Obama Makes Economic Argument To Americans For Immigration Overhaul

Obama Makes Economic Argument To Americans For Immigration Overhaul
President Obama makes an economic case for immigration reform at the Chamizal National Memorial on Tuesday in El Paso, Texas. Jewel Samad
Obama Makes Economic Argument To Americans For Immigration Overhaul
President Obama makes an economic case for immigration reform at the Chamizal National Memorial on Tuesday in El Paso, Texas. Jewel Samad

Obama Makes Economic Argument To Americans For Immigration Overhaul

WBEZ brings you fact-based news and information. Sign up for our newsletters to stay up to date on the stories that matter.

President Obama realizes he has a problem on the immigration front.

Actually, he has a few problems. But one of the gnarliest is that the notion of providing millions of illegal immigrants with a path to legalization raises the economic anxiety of millions of Americans.

Even before the housing bubble burst in 2007, overhauling immigration was a heavy lift. That’s even more true now with Americans much more worried about jobs than they were the last time Congress and a president, then George W. Bush, tried to achieve comprehensive immigration reform.

So in his speech in El Paso, Tex. Tuesday along the U.S.-Mexico border, the president had to find a way to explain why legalizing millions of illegal immigrants wouldn’t hurt Americans economically.

His argument was that it’s the illegal nature of these immigrants that forces down U.S. wages since workers lacking legal status can be more readily exploited by unethical employers.

Obama said:

Think about it. Over the past decade, even before the recession hit, middle-class families were struggling to get by as the costs went up for everything, from health care, to college tuition, to groceries, to gas. Their incomes didn’t go up with those prices. We’re seeing it again right now with gas prices.

So one way to strengthen the middle class in America is to reform the immigration system so that there is no longer a massive underground economy that exploits a cheap source of labor while depressing wages for everybody else. I want incomes for middle-class families to rise again. (Applause.) I want prosperity in this country to be widely shared. (Applause.) I want everybody to be able to reach that American dream. And that’s why immigration reform is an economic imperative. It’s an economic imperative. (Applause.)

Adding another wrinkle to his economic argument, the president said fixing the U.S.’ immigration system, which is widely seen as broken, would help the U.S. win the future, to use a phrase he’s found of, by making it more competitive:

OBAMA: And reform will also help to make America more competitive in the global economy. Today, we provide students from around the world with visas to get engineering and computer science degrees at our top universities. (Applause.)

But then our laws discourage them from using those skills to start a business or a new industry here in the United States. Instead of training entrepreneurs to stay here, we train them to create jobs for our competition. That makes no sense. In a global marketplace, we need all the talent we can attract, all the talent we can get to stay here to start businesses — not just to benefit those individuals, but because their contribution will benefit all Americans.

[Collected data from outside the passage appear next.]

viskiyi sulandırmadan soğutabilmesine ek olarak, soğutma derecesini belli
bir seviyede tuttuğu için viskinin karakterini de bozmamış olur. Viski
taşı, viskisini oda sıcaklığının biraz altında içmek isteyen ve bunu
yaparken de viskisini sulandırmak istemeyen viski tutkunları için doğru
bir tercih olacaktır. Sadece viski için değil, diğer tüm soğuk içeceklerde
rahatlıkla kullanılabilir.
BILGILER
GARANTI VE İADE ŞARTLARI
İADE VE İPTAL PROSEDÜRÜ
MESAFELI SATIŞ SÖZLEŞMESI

Look at Intel, look at Google, look at Yahoo, look at eBay. All those great American companies, all the jobs they’ve created, everything that has helped us take leadership in the high-tech industry, every one of those was founded by, guess who, an immigrant. (Applause.)

So we don’t want the next Intel or the next Google to be created in China or India. We want those companies and jobs to take root here. (Applause.) Bill Gates gets this. He knows a little something about the high-tech industry. He said, “The United States will find it far more difficult to maintain its competitive edge if it excludes those who are able and willing to help us compete.”

So immigration is not just the right thing to do. It’s smart for our economy.

Not that the president didn’t make the moral argument, for instance, that it doesn’t square with American values to break up families through deportation. Or to punish young people who were brought into the U.S. as children illegally by their parents.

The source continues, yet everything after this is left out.